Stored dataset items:
______

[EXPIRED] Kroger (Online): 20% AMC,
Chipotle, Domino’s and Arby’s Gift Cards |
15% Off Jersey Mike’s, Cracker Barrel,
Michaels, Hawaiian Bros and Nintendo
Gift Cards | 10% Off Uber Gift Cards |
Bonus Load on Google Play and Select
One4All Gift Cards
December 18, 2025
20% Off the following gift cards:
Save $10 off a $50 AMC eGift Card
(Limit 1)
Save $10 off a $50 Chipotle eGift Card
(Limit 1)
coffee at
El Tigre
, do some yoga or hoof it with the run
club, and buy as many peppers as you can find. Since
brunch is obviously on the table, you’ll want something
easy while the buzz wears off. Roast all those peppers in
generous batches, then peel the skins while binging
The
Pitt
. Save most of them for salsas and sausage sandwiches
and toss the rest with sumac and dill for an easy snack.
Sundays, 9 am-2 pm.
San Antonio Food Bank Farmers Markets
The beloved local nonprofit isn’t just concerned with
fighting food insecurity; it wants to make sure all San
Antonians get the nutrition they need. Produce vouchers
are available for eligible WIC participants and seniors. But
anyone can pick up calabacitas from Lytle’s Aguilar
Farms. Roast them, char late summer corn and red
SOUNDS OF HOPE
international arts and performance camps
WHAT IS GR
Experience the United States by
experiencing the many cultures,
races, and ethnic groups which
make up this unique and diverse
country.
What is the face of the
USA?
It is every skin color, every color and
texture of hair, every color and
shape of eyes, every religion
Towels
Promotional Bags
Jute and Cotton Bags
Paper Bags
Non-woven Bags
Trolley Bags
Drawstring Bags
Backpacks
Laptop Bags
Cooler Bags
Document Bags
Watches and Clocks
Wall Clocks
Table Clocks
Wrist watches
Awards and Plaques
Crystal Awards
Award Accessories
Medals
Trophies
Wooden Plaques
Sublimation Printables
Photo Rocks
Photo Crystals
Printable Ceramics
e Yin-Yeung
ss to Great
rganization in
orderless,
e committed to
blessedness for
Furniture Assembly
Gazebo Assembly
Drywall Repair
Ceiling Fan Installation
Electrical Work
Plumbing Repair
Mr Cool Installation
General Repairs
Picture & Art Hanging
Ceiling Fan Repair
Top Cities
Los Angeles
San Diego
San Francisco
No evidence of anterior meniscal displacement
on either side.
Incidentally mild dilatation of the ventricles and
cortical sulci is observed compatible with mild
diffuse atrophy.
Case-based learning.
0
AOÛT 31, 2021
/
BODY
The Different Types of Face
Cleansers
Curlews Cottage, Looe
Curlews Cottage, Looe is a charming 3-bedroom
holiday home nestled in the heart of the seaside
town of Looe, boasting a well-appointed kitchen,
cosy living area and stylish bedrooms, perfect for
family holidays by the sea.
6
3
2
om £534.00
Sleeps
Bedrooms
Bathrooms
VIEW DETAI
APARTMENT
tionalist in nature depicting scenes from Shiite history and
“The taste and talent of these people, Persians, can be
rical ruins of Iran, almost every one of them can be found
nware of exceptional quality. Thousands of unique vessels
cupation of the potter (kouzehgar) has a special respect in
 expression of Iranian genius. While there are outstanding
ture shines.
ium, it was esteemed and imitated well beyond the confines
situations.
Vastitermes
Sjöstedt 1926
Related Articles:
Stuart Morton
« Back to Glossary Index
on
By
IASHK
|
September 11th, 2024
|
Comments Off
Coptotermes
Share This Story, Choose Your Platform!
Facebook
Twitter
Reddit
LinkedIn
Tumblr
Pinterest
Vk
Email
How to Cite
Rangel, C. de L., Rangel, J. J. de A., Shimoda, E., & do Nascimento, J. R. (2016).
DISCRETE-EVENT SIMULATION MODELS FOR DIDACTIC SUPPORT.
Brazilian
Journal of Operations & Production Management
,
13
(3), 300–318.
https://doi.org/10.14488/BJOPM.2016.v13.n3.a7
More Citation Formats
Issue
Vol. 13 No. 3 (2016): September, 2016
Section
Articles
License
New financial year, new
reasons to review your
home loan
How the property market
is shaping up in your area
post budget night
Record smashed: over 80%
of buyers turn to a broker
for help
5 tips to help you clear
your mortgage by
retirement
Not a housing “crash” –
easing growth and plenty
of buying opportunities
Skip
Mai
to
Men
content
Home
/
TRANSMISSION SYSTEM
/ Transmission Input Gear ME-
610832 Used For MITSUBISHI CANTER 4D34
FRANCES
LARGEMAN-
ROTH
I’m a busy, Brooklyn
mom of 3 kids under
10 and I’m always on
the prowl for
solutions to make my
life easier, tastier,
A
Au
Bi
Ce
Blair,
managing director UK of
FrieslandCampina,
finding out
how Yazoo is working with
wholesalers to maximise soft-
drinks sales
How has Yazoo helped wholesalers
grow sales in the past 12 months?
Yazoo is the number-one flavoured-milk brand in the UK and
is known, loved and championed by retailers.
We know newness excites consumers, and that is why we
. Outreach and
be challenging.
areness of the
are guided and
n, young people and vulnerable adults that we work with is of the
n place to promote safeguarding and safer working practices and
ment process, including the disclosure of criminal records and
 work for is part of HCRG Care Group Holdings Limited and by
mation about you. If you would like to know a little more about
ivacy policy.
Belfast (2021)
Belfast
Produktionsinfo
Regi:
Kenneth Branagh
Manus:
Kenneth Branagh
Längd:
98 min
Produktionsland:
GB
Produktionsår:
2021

______

TASK GOAL
Some lines of the data above may hold the word "from"; report how many do, and nothing else.

EXERCISE RESPONSE
2